La Tía
Cuentos de Andersen
En una ciudad llena de parques y heladerías, vivía un niño llamado Mateo. Y Mateo tenía una tía, la tía Matilda.
La tía Matilda era… bueno, era especial. Siempre parecía tener una regla para todo. "Mateo, no corras por la casa." "Mateo, mastica con la boca cerrada." "Mateo, los codos fuera de la mesa." Su ceño fruncido era famoso en toda la familia.
Y lo más temido: ¡su libreta! No una libreta cualquiera, sino la "Libreta de Cosas-Que-No-Se-Deben-Hacer". Cada vez que Mateo hacía algo que a tía Matilda no le parecía bien, ella sacaba su pluma y, ¡zas!, lo anotaba con letra muy seria. Mateo imaginaba que esa libreta debía estar llenísima de su nombre.
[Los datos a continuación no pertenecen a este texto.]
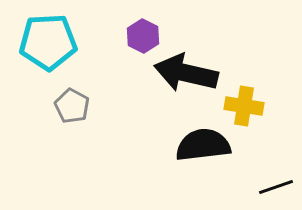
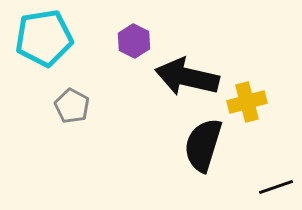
purple hexagon: moved 9 px left, 5 px down
cyan pentagon: moved 4 px left, 4 px up; rotated 6 degrees counterclockwise
black arrow: moved 1 px right, 4 px down
yellow cross: moved 3 px right, 4 px up; rotated 24 degrees counterclockwise
black semicircle: rotated 66 degrees counterclockwise
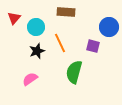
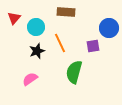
blue circle: moved 1 px down
purple square: rotated 24 degrees counterclockwise
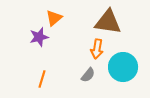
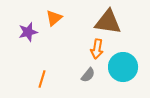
purple star: moved 11 px left, 5 px up
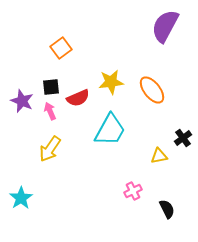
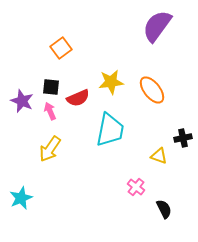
purple semicircle: moved 8 px left; rotated 8 degrees clockwise
black square: rotated 12 degrees clockwise
cyan trapezoid: rotated 18 degrees counterclockwise
black cross: rotated 24 degrees clockwise
yellow triangle: rotated 30 degrees clockwise
pink cross: moved 3 px right, 4 px up; rotated 24 degrees counterclockwise
cyan star: rotated 10 degrees clockwise
black semicircle: moved 3 px left
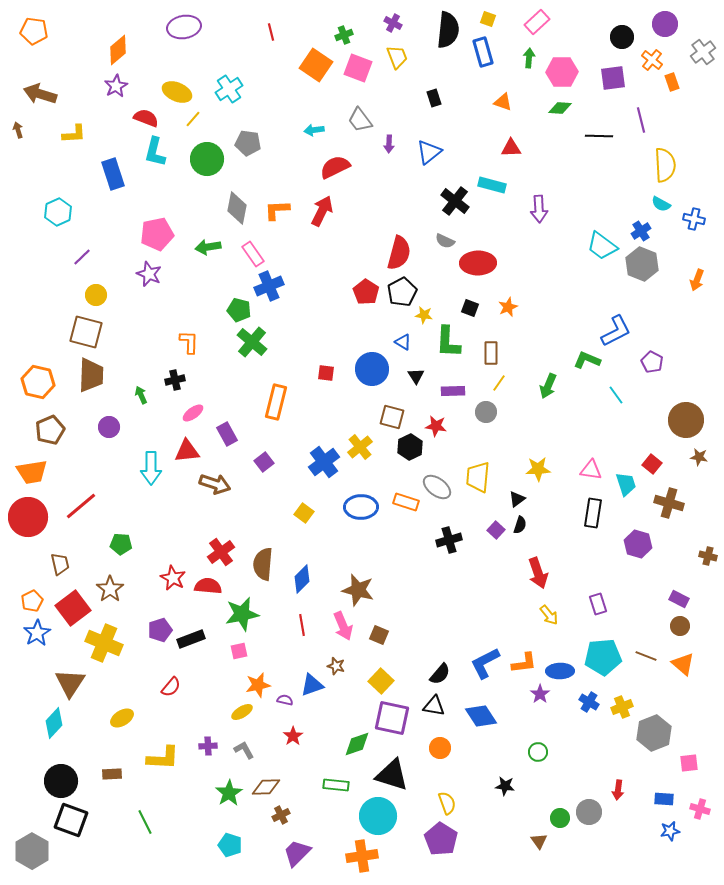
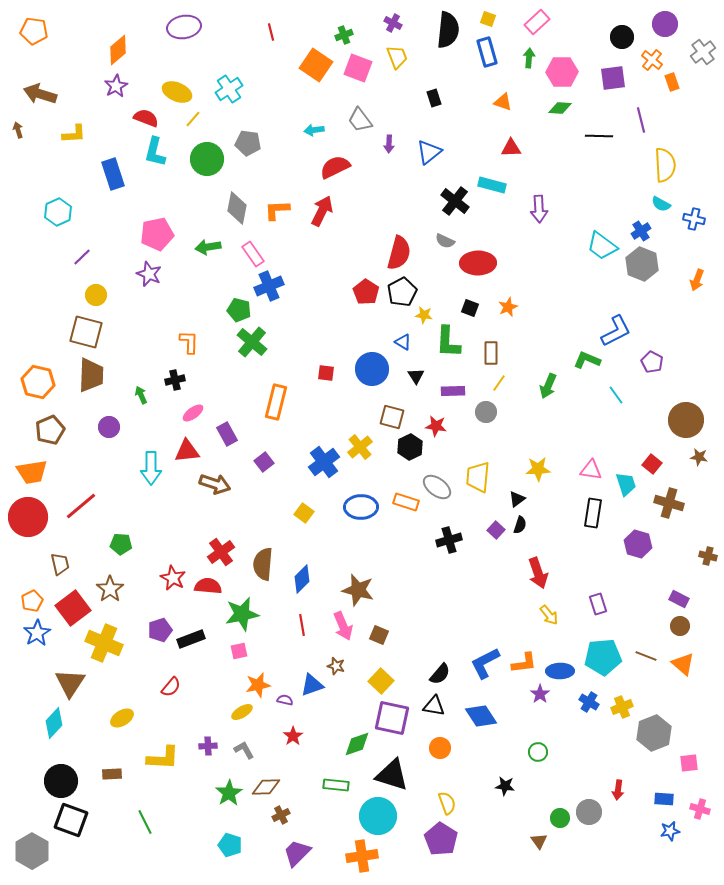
blue rectangle at (483, 52): moved 4 px right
Mateo intentaba ser un ángel. ¡De verdad que sí! Pero a veces, sus pies parecían tener vida propia y ¡pum!, tropezaba. O su voz salía un poquito más alta de lo "adecuado" cuando contaba algo emocionante. Y claro, la libreta de tía Matilda se hacía un poquito más gorda.
Un día, mientras tía Matilda no miraba, Mateo jugaba con una pelotita roja en el salón. La pelotita rebotó en la pared, luego en el sofá… y rebotó… ¡y CRASH! Un jarrón azul, muy bonito y muy antiguo, que estaba sobre una mesita, se hizo mil pedazos en el suelo.
Mateo se quedó helado. ¡El jarrón favorito de tía Matilda! Seguro que esta vez no solo lo anotaría en la libreta, ¡sino que usaría una página entera!
Tía Matilda entró en el salón. Vio los pedazos de jarrón. Vio a Mateo, pálido como un fantasma. Mateo cerró los ojos, esperando el regaño del siglo.
Pero… no pasó nada.
Abrió un ojito, luego el otro. Tía Matilda estaba mirando los pedazos, pero no estaba enfadada. ¡Estaba sonriendo un poquito! Una sonrisa muy suave, casi secreta.
"Ay, Mateo," dijo tía Matilda con voz tranquila. Se agachó junto a él. "¿Sabes? Cuando yo era niña, también rompí un jarrón. Era verde y tenía flores pintadas. Y muchas cosas más."
Fue a un cajón de su escritorio y sacó… ¡otra libreta! Una libreta vieja, con las tapas gastadas y amarillentas. La abrió.
"Esta era mi 'Libreta de Travesuras'," dijo, mostrándosela a Mateo. Las páginas estaban llenas de anotaciones con una letra redondita y un poco torpe. "Rompí el plato de la abuela. Me subí al tejado. Le puse sal al azucarero. ¡Y estaba llenísima!"
Mateo se quedó con la boca abierta. ¿Su tía, la de las reglas y la libreta seria, había sido traviesa? ¡Increíble!
Tía Matilda le guiñó un ojo. "Todos cometemos errores, Mateo. Así aprendemos. Lo importante es intentar hacerlo mejor la próxima vez."
Desde ese día, Mateo entendió que los mayores también fueron niños y que cometer errores es parte de crecer. Y tía Matilda, bueno, siguió siendo un poco estricta, pero su ceño fruncido ya no daba tanto miedo. A veces, cuando Mateo hacía alguna pequeña trastada, en lugar de sacar su libreta, le sonreía y le guiñaba un ojo, como si compartieran un divertido secreto. Y la "Libreta de Cosas-Que-No-Se-Deben-Hacer" ya no parecía tan importante.